*** Opening of Source material ***
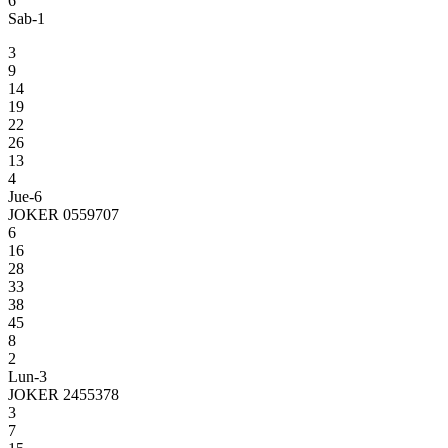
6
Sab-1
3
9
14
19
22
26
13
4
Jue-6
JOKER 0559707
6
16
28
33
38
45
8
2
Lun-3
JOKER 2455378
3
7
*** Close of Source material ***
*** Opening of Source material ***
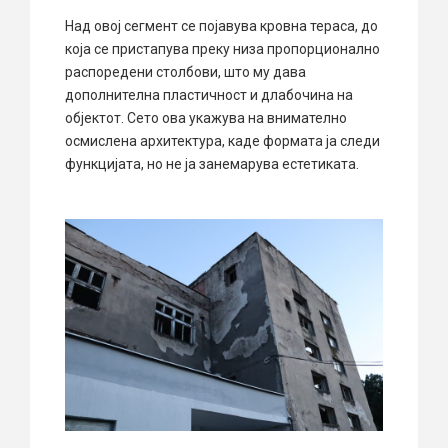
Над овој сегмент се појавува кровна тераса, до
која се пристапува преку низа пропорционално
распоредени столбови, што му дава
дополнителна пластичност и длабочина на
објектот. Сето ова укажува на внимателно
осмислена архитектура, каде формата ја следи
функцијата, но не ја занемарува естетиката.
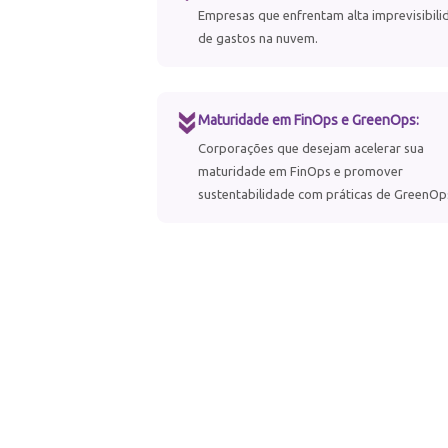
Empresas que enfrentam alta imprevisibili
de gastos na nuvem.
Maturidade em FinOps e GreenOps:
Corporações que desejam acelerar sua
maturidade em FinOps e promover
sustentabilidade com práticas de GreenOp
*** Close of Source material ***
For the word "FinOps", return every line of the records that holds it.

Answer space ->
Maturidade em FinOps e GreenOps:
maturidade em FinOps e promover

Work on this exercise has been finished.